Official condemnation and the question of social media
British Prime Minister Keir Starmer called the anti-immigrant riots shocking. In Belfast, Northern Ireland’s justice minister condemned masked rioters she said were exploiting genuine public anger and hurt for purposes that had nothing to do with the communities they claimed to be defending — a diversion, she argued, that was needlessly draining police resources.
The UK’s media regulator, Ofcom, reminded online platforms of their legal obligations regarding content that had contributed to the unrest. Police also warned that posting foreign nationals’ addresses online could constitute a criminal offense — a sign that authorities now treat the online dimension of this kind of crisis as a front in its own right.
Analysis — What Belfast reveals
A communal peace that remains under strain. Belfast carries the legacy of a sectarian conflict that the 1998 Good Friday Agreement formally ended more than a quarter-century ago, but tensions were never fully erased. The speed with which a single assault could trigger collective violence against an entire community is a reminder that the city’s fault lines need only a trigger to resurface — this time around immigration rather than the traditional divide between nationalist and unionist communities.
A power-sharing government under pressure, but united in its response. Northern Ireland is governed by a power-sharing executive bringing together parties with a long history of opposition, with policing and justice devolved to the Northern Ireland Assembly at Stormont since 2010. The Police Service of Northern Ireland (PSNI), the region’s police force, and Northern Ireland’s justice minister — who also leads the cross-community Alliance Party — appeared together with the First Minister and deputy First Minister to call for calm as soon as the violence began. That joint response suggests a shared concern: that unrest of this kind could destabilize an already fragile institutional balance.

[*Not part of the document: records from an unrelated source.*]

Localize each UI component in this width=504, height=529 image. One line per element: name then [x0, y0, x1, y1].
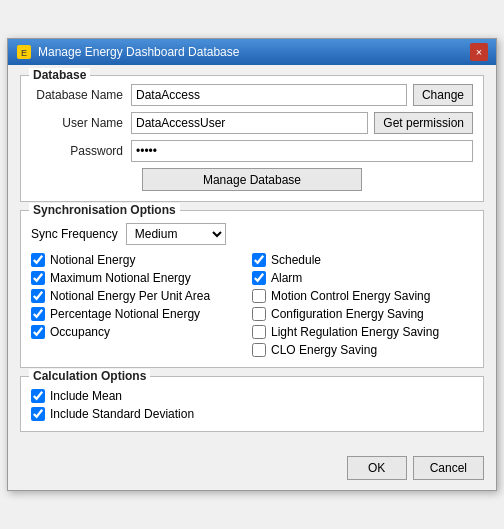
- list-item: Schedule: [252, 253, 473, 267]
- light-regulation-label: Light Regulation Energy Saving: [271, 325, 439, 339]
- username-label: User Name: [31, 116, 131, 130]
- notional-energy-label: Notional Energy: [50, 253, 135, 267]
- config-energy-checkbox[interactable]: [252, 307, 266, 321]
- svg-text:E: E: [21, 48, 27, 58]
- database-name-input[interactable]: [131, 84, 407, 106]
- occupancy-checkbox[interactable]: [31, 325, 45, 339]
- change-button[interactable]: Change: [413, 84, 473, 106]
- sync-frequency-row: Sync Frequency Low Medium High: [31, 223, 473, 245]
- list-item: Occupancy: [31, 325, 252, 339]
- occupancy-label: Occupancy: [50, 325, 110, 339]
- cancel-button[interactable]: Cancel: [413, 456, 484, 480]
- username-input[interactable]: [131, 112, 368, 134]
- schedule-label: Schedule: [271, 253, 321, 267]
- database-name-label: Database Name: [31, 88, 131, 102]
- ok-button[interactable]: OK: [347, 456, 407, 480]
- checkboxes-left: Notional Energy Maximum Notional Energy …: [31, 253, 252, 357]
- database-section-label: Database: [29, 68, 90, 82]
- include-std-dev-checkbox[interactable]: [31, 407, 45, 421]
- list-item: Alarm: [252, 271, 473, 285]
- list-item: Notional Energy Per Unit Area: [31, 289, 252, 303]
- checkboxes-container: Notional Energy Maximum Notional Energy …: [31, 253, 473, 357]
- get-permission-button[interactable]: Get permission: [374, 112, 473, 134]
- dialog: E Manage Energy Dashboard Database × Dat…: [7, 38, 497, 491]
- list-item: Percentage Notional Energy: [31, 307, 252, 321]
- max-notional-energy-checkbox[interactable]: [31, 271, 45, 285]
- dialog-body: Database Database Name Change User Name …: [8, 65, 496, 450]
- include-mean-checkbox[interactable]: [31, 389, 45, 403]
- title-bar: E Manage Energy Dashboard Database ×: [8, 39, 496, 65]
- notional-energy-checkbox[interactable]: [31, 253, 45, 267]
- pct-notional-checkbox[interactable]: [31, 307, 45, 321]
- synchronisation-section: Synchronisation Options Sync Frequency L…: [20, 210, 484, 368]
- motion-control-label: Motion Control Energy Saving: [271, 289, 430, 303]
- synchronisation-section-label: Synchronisation Options: [29, 203, 180, 217]
- clo-energy-checkbox[interactable]: [252, 343, 266, 357]
- password-label: Password: [31, 144, 131, 158]
- close-button[interactable]: ×: [470, 43, 488, 61]
- list-item: Light Regulation Energy Saving: [252, 325, 473, 339]
- title-bar-left: E Manage Energy Dashboard Database: [16, 44, 239, 60]
- list-item: Include Standard Deviation: [31, 407, 473, 421]
- list-item: Notional Energy: [31, 253, 252, 267]
- list-item: CLO Energy Saving: [252, 343, 473, 357]
- notional-per-unit-checkbox[interactable]: [31, 289, 45, 303]
- sync-frequency-label: Sync Frequency: [31, 227, 118, 241]
- include-std-dev-label: Include Standard Deviation: [50, 407, 194, 421]
- light-regulation-checkbox[interactable]: [252, 325, 266, 339]
- pct-notional-label: Percentage Notional Energy: [50, 307, 200, 321]
- list-item: Configuration Energy Saving: [252, 307, 473, 321]
- schedule-checkbox[interactable]: [252, 253, 266, 267]
- password-row: Password: [31, 140, 473, 162]
- username-row: User Name Get permission: [31, 112, 473, 134]
- manage-db-row: Manage Database: [31, 168, 473, 191]
- include-mean-label: Include Mean: [50, 389, 122, 403]
- alarm-checkbox[interactable]: [252, 271, 266, 285]
- notional-per-unit-label: Notional Energy Per Unit Area: [50, 289, 210, 303]
- title-text: Manage Energy Dashboard Database: [38, 45, 239, 59]
- checkboxes-right: Schedule Alarm Motion Control Energy Sav…: [252, 253, 473, 357]
- max-notional-energy-label: Maximum Notional Energy: [50, 271, 191, 285]
- clo-energy-label: CLO Energy Saving: [271, 343, 377, 357]
- sync-frequency-select[interactable]: Low Medium High: [126, 223, 226, 245]
- app-icon: E: [16, 44, 32, 60]
- calculation-section: Calculation Options Include Mean Include…: [20, 376, 484, 432]
- motion-control-checkbox[interactable]: [252, 289, 266, 303]
- list-item: Include Mean: [31, 389, 473, 403]
- database-section: Database Database Name Change User Name …: [20, 75, 484, 202]
- calculation-section-label: Calculation Options: [29, 369, 150, 383]
- dialog-footer: OK Cancel: [8, 450, 496, 490]
- alarm-label: Alarm: [271, 271, 302, 285]
- database-name-row: Database Name Change: [31, 84, 473, 106]
- list-item: Maximum Notional Energy: [31, 271, 252, 285]
- manage-database-button[interactable]: Manage Database: [142, 168, 362, 191]
- list-item: Motion Control Energy Saving: [252, 289, 473, 303]
- config-energy-label: Configuration Energy Saving: [271, 307, 424, 321]
- password-input[interactable]: [131, 140, 473, 162]
- calc-checkboxes: Include Mean Include Standard Deviation: [31, 389, 473, 421]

A real cost for residents. Beyond the symbolism, each night of rioting ties up police resources already stretched by ordinary duties, and every business or home targeted represents a direct cost to families with no connection to the original case. Saturday’s march, by its sheer scale, could also be read as an attempt to limit that cost by showing that hostility does not reflect the views of most of the city.
The real question: who regulates a digital firestorm? What Belfast illustrates is not just a local public-order crisis, but a dynamic seen, in similar form, in other European countries that have faced anti-immigrant violence following a high-profile crime. The speed at which a video spreads online can now outpace the speed of any institutional response. That British authorities are weighing criminal charges over the online posting of foreign nationals’ addresses suggests they see existing tools as inadequate to the pace of these episodes — a question the European Union, with its own platform-regulation framework, faces as well, without any approach so far proving effective against virality of this kind.
The Bottom Line
A week after the attack, Belfast showed it could mobilize more people for solidarity than for hatred. But Saturday’s march was a response to a dynamic that played out almost entirely online, in a matter of hours, before institutions could react.
Will civic mobilization alone be enough to stop the next high-profile crime — elsewhere in the UK or on the continent — from setting off the same chain reaction? Or has the speed of digital virality simply outpaced the institutions meant to contain it?